In the book Outliers by Malcom Gladwell, he states the 10,000 hour rule; that is, to become successful in any enterprise, you have to practise for 10,000 hours.
He cites studies of violinists and divides the people who are capable of becoming world class musicians, and the people who are good enough to become music school teachers. The difference is in the number of hours one plays.
Please forget about talent for a moment. Talent, undoubtedly, plays a part, but after you average it out, it takes roughly 10,000 hours of practise to become really good at something. For example, a saleperson has to practise his sales pitch to clients many many times before he can deliver the pitch smoothly. However it takes more practise to learn the art of the close, as well as to recognize the customers body language and do the proper pitch.

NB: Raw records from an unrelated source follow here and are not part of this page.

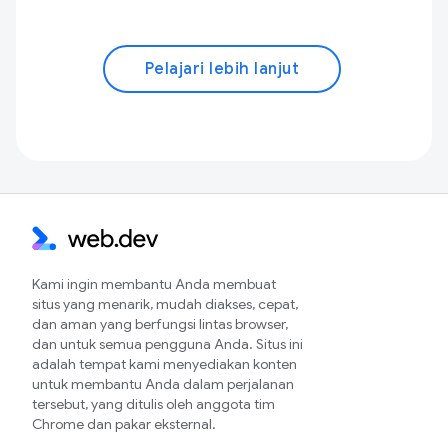
Pelajari lebih lanjut
Kami ingin membantu Anda membuat
situs yang menarik, mudah diakses, cepat,
dan aman yang berfungsi lintas browser,
dan untuk semua pengguna Anda. Situs ini
adalah tempat kami menyediakan konten
untuk membantu Anda dalam perjalanan
tersebut, yang ditulis oleh anggota tim
Chrome dan pakar eksternal.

The book also gave an example on a guy called Bill Joy (if I remember correctly) and Bill Gates. Both were forunate to have he change to practise their computer programming skills so much during their university and teenage years respectively that when it is their turn to step up and program, they are more than good enough. Which is why the first guy is the founder of sun microsystems, and the other, as everyone knows, Microsoft.
Even Steve Jobs had practise assembling and designing his own computers.

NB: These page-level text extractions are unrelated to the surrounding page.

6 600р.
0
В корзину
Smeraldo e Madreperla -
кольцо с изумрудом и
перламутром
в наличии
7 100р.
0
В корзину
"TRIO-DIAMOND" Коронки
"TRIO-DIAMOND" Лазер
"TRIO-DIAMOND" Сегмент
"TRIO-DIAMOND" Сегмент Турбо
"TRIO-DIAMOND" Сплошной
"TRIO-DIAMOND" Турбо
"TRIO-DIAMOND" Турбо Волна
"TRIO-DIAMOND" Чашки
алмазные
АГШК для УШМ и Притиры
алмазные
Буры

I once read a quote from Bruce Lee that goes like this: I do not fear the man who practises 10,000 kicks one time each, but one kick 10,000 times.

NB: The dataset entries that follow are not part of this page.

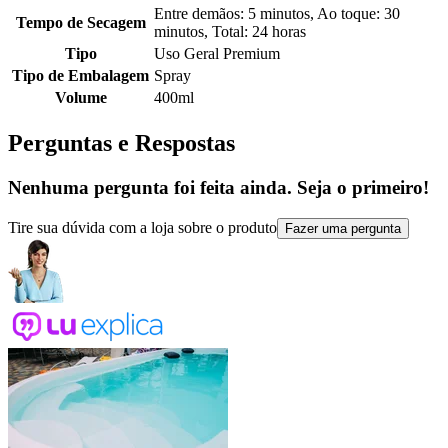
Entre demãos: 5 minutos, Ao toque: 30
Tempo de Secagem
minutos, Total: 24 horas
Tipo
Uso Geral Premium
Tipo de Embalagem
Spray
Volume
400ml
Perguntas e Respostas
Nenhuma pergunta foi feita ainda. Seja o primeiro!
Tire sua dúvida com a loja sobre o produto
Fazer uma pergunta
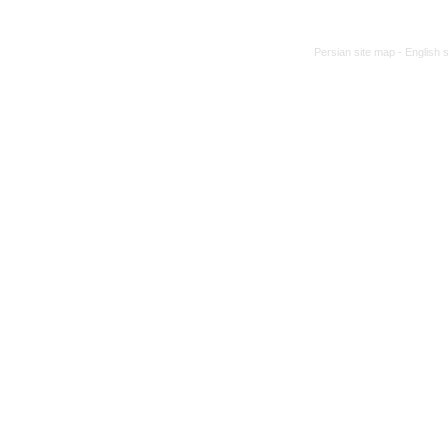
Persian site map -
English 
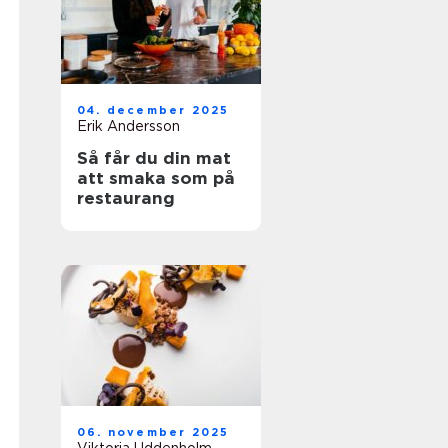
04. december 2025
Erik Andersson
Så får du din mat
att smaka som på
restaurang
06. november 2025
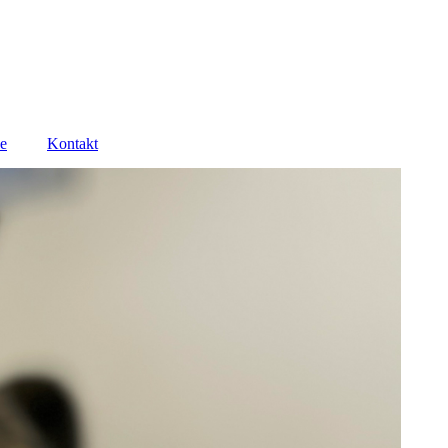
se
Kontakt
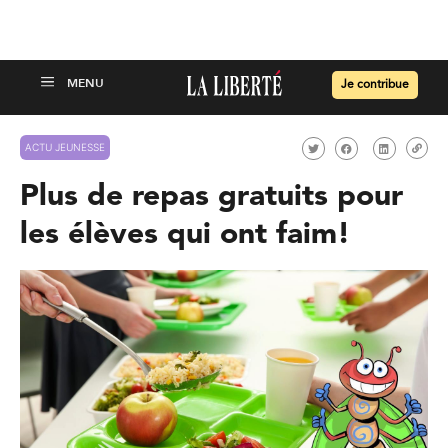
Je contribue
ACTU JEUNESSE
Plus de repas gratuits pour
les élèves qui ont faim!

Practise indeed makes perfect. If anyone doubts the examples because they are written, then I shall provide my own example. I obtained good results in programming aspects of my modules in NUS for just one simple reason.
I started making my own websites when i was 13. I learnt HTML, then CSS. Both are not programming, but it led me to learn PHP, and by the time I took my own programming module, I had already built a tuition website with a database of tutors. Although I did not practise 10,000 hours, it gave me a great headstart. If I had spent 10,000 hours on it, I might have been much better.
A little bit of practise goes a long way. Hence work hard and practise your trade for 10,000 hours so you will be good at it.